» The problem
Show every line of the data that includes the word "Code".

Start of Task inputs

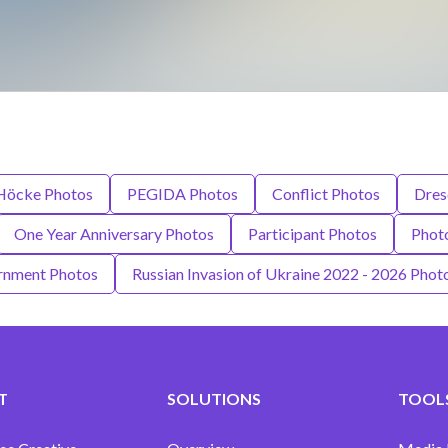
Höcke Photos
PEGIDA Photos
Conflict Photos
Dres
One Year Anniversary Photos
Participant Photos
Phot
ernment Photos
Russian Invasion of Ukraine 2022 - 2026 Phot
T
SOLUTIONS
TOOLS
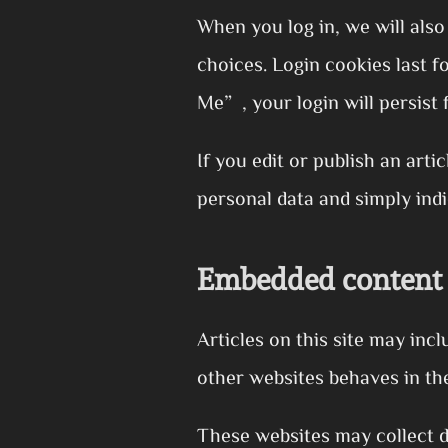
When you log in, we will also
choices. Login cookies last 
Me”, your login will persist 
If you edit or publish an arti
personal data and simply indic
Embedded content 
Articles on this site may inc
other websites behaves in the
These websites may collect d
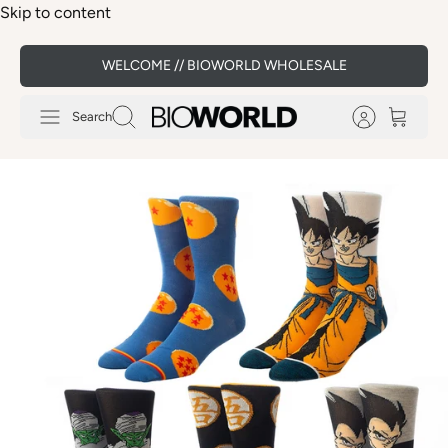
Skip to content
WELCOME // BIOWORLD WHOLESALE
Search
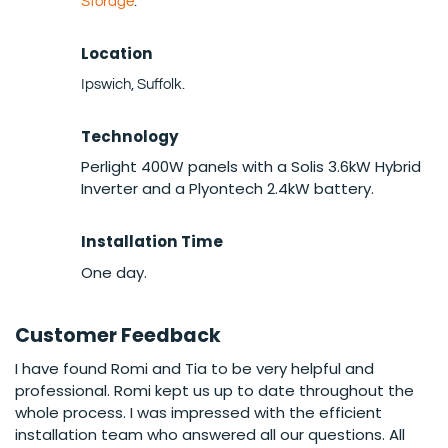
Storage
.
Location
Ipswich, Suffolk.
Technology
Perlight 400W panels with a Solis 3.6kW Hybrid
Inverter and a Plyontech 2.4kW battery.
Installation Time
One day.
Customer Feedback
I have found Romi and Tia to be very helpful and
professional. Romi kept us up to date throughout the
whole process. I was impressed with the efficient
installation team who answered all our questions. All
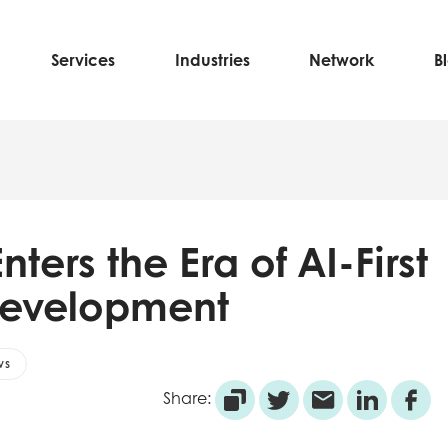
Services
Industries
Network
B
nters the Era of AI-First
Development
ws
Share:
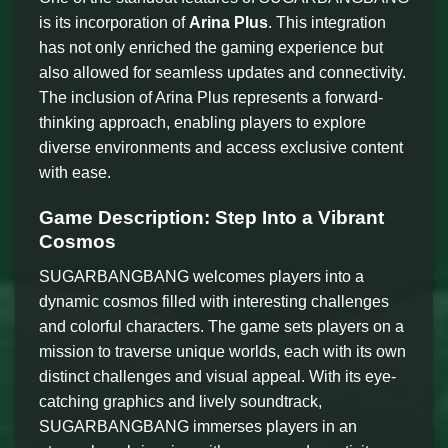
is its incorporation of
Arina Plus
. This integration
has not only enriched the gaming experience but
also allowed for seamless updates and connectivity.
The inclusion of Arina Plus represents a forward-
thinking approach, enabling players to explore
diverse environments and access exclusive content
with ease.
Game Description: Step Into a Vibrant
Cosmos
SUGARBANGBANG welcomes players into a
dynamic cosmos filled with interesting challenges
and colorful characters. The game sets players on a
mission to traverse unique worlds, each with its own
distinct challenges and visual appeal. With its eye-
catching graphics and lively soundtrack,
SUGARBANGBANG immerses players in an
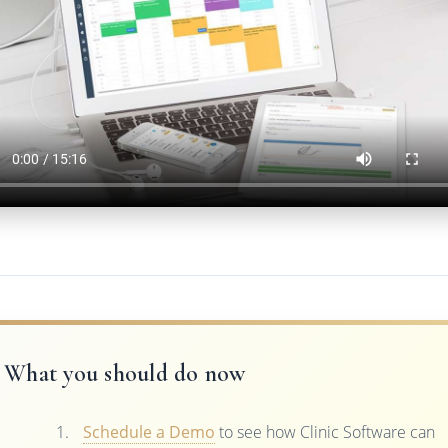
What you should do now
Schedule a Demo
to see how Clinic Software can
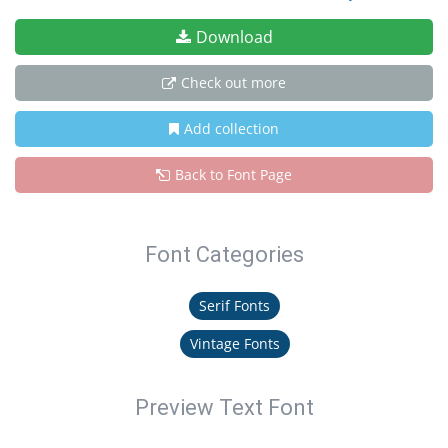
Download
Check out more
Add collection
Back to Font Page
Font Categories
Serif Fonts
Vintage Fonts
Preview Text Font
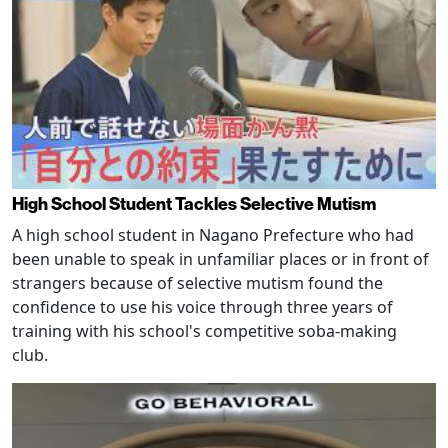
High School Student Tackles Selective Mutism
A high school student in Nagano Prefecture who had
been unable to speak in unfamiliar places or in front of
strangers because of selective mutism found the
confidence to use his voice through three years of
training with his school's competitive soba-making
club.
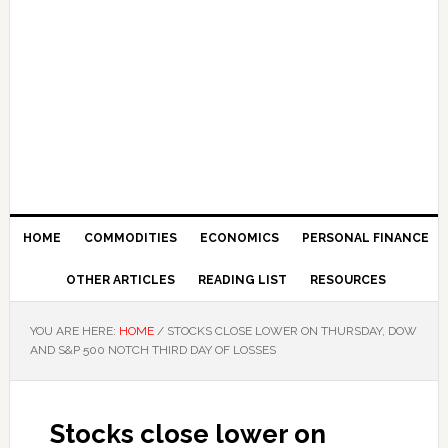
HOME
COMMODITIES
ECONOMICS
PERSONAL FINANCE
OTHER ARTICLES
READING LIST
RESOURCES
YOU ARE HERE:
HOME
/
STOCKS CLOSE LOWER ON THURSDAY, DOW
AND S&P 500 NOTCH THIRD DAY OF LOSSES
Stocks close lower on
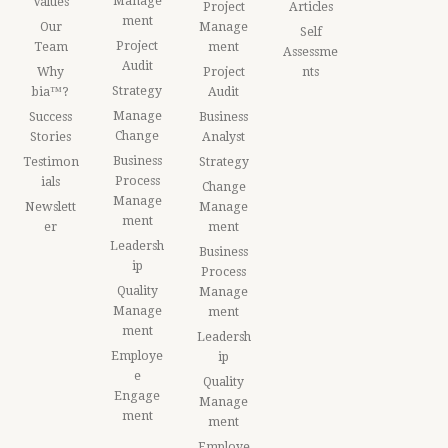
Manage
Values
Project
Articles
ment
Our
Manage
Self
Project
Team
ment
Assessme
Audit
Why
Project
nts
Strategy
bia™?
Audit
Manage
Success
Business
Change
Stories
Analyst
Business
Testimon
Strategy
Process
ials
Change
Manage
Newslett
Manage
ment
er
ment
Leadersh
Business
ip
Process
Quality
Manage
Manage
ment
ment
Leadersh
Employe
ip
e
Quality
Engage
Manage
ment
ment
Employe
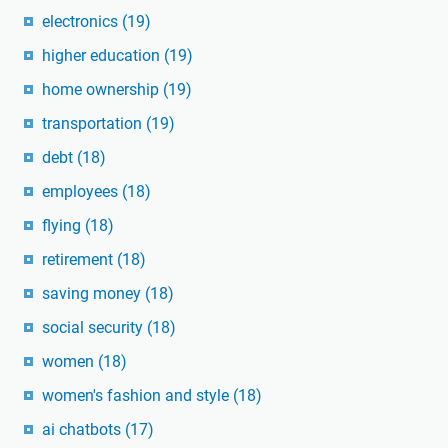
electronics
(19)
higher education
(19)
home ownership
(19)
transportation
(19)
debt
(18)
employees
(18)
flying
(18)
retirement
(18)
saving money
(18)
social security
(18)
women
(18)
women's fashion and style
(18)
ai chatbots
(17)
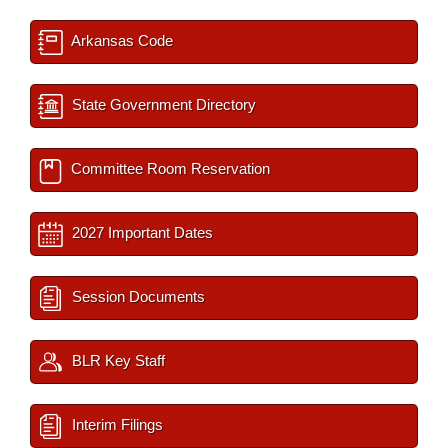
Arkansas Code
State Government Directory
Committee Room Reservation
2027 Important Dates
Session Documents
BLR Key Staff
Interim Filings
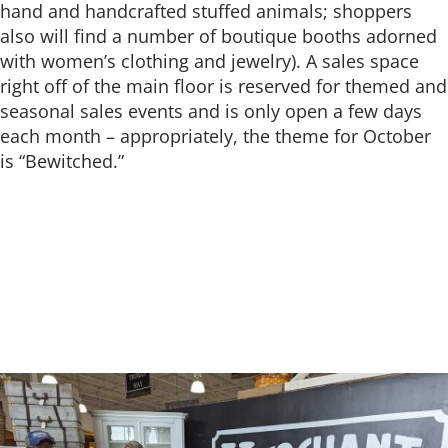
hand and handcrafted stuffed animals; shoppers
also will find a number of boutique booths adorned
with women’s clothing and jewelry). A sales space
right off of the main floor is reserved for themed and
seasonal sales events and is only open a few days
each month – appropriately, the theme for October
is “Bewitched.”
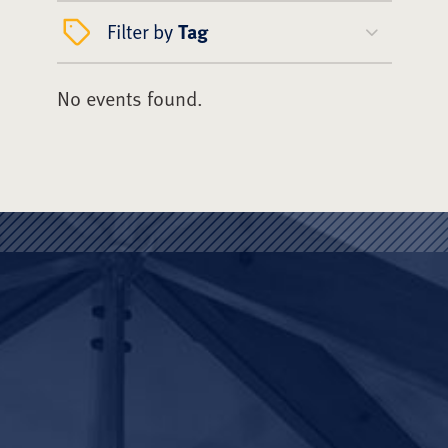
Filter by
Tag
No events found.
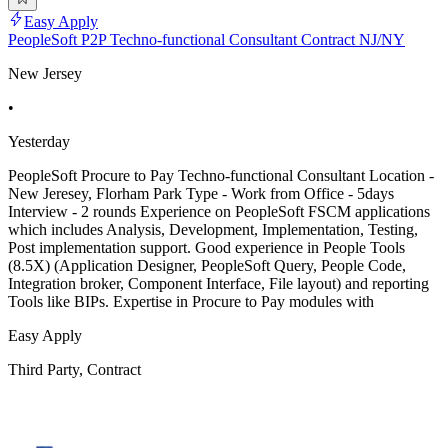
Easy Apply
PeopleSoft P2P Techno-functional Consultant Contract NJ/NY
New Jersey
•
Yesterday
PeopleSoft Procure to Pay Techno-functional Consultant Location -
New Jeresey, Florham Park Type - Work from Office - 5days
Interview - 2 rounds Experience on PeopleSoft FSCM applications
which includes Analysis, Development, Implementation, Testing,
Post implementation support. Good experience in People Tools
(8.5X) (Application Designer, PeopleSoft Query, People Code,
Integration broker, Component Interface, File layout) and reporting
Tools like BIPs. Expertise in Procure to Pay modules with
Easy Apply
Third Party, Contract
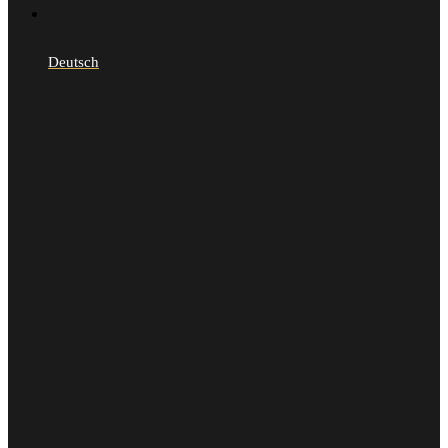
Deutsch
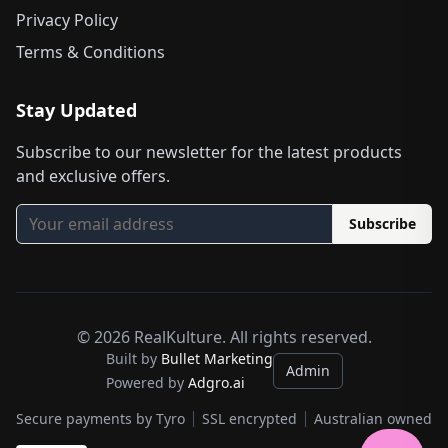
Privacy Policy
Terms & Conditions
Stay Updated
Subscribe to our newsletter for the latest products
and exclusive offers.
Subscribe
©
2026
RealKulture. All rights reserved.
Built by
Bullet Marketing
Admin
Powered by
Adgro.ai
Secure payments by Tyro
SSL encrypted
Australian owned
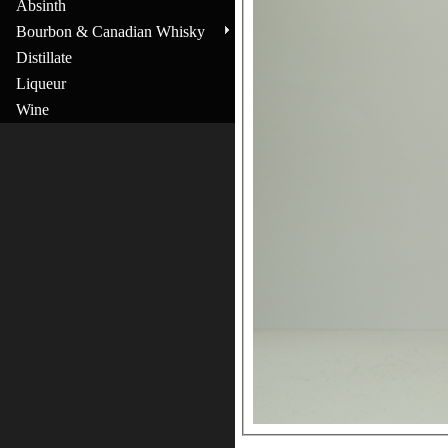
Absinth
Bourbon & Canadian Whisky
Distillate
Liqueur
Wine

End of Task inputs

» Result of the task
Arkansas Code
(8.5X) (Application Designer, PeopleSoft Query, People Code,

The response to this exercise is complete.